[Dataset content]:
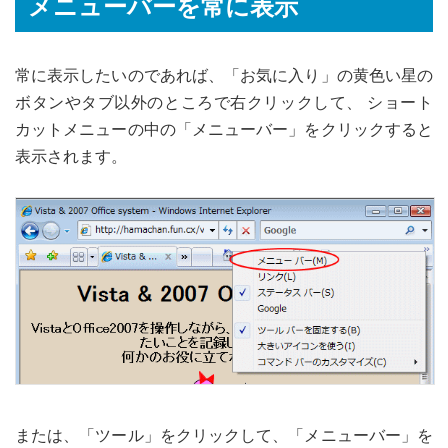
メニューバーを常に表示
常に表示したいのであれば、「お気に入り」の黄色い星の
ボタンやタブ以外のところで右クリックして、 ショート
カットメニューの中の「メニューバー」をクリックすると
表示されます。
または、「ツール」をクリックして、「メニューバー」を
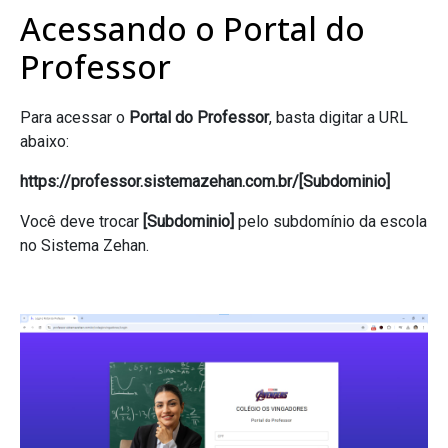
Acessando o Portal do
Professor
Para acessar o
Portal do Professor
, basta digitar a URL
abaixo:
https://professor.sistemazehan.com.br/[Subdominio]
Você deve trocar
[Subdominio]
pelo subdomínio da escola
no Sistema Zehan.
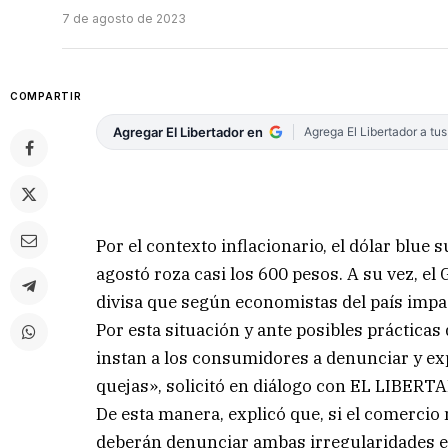
7 de agosto de 2023
COMPARTIR
Agregar El Libertador en
Agrega El Libertador a tu
Por el contexto inflacionario, el dólar blue 
agostó roza casi los 600 pesos. A su vez, e
divisa que según economistas del país impa
Por esta situación y ante posibles prácticas
instan a los consumidores a denunciar y exp
quejas», solicitó en diálogo con EL LIBERTA
De esta manera, explicó que, si el comercio 
deberán denunciar ambas irregularidades e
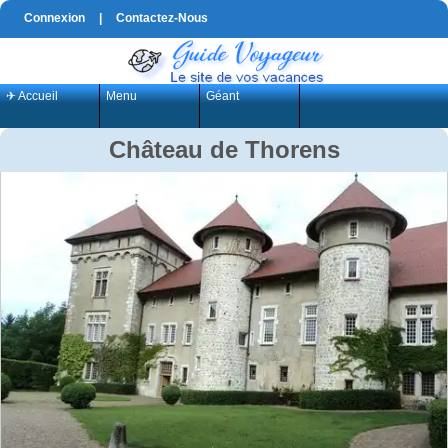
Connexion
|
Contactez-Nous
✈ Accueil
Menu
Géant
Château de Thorens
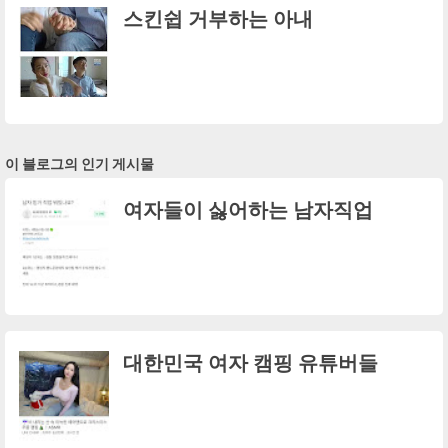
스킨쉽 거부하는 아내
이 블로그의 인기 게시물
여자들이 싫어하는 남자직업
대한민국 여자 캠핑 유튜버들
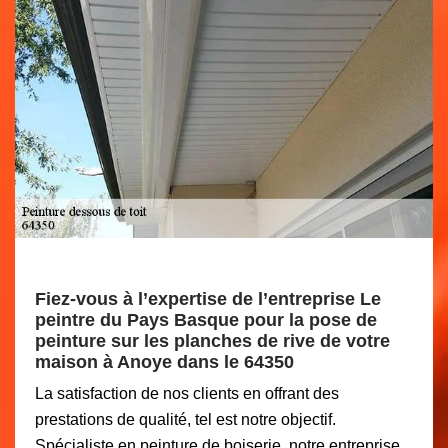
Fiez-vous à l’expertise de l’entreprise Le
peintre du Pays Basque pour la pose de
peinture sur les planches de rive de votre
maison à Anoye dans le 64350
La satisfaction de nos clients en offrant des
prestations de qualité, tel est notre objectif.
Spécialiste en peinture de boiserie, notre entreprise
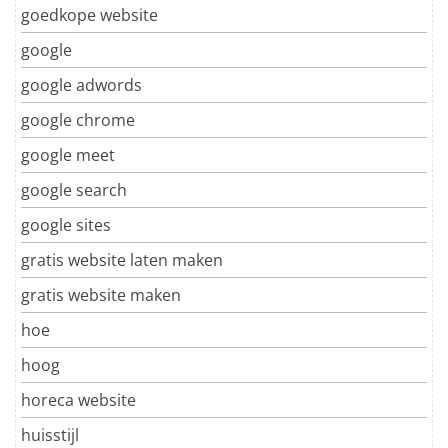
goedkope website
google
google adwords
google chrome
google meet
google search
google sites
gratis website laten maken
gratis website maken
hoe
hoog
horeca website
huisstijl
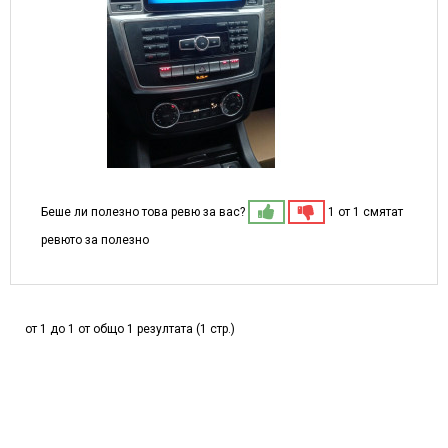
Беше ли полезно това ревю за вас?
1 от 1 смятат
ревюто за полезно
от 1 до 1 от общо 1 резултата (1 стр.)
МОЖЕ ДА ХАРЕСАТЕ ОЩЕ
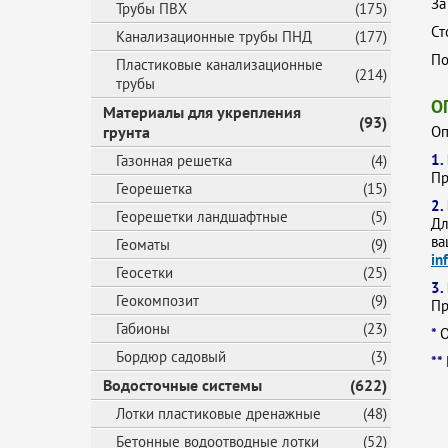
За
Трубы ПВХ
(175)
Ст
Канализационные трубы ПНД
(177)
По
Пластиковые канализационные
(214)
трубы
О
Материалы для укрепления
(93)
грунта
Оп
1.
Газонная решетка
(4)
Пр
Георешетка
(15)
2.
Георешетки ландшафтные
(5)
Дл
ва
Геоматы
(9)
in
Геосетки
(25)
3.
Геокомпозит
(9)
Пр
Габионы
(23)
*
О
Бордюр садовый
(3)
**
Водосточные системы
(622)
Лотки пластиковые дренажные
(48)
Бетонные водоотводные лотки
(52)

[Task details]: Where a line of the records has the string "Libertador", copy that line.

[Exercise response]:
Agregar El Libertador en
Agrega El Libertador a tu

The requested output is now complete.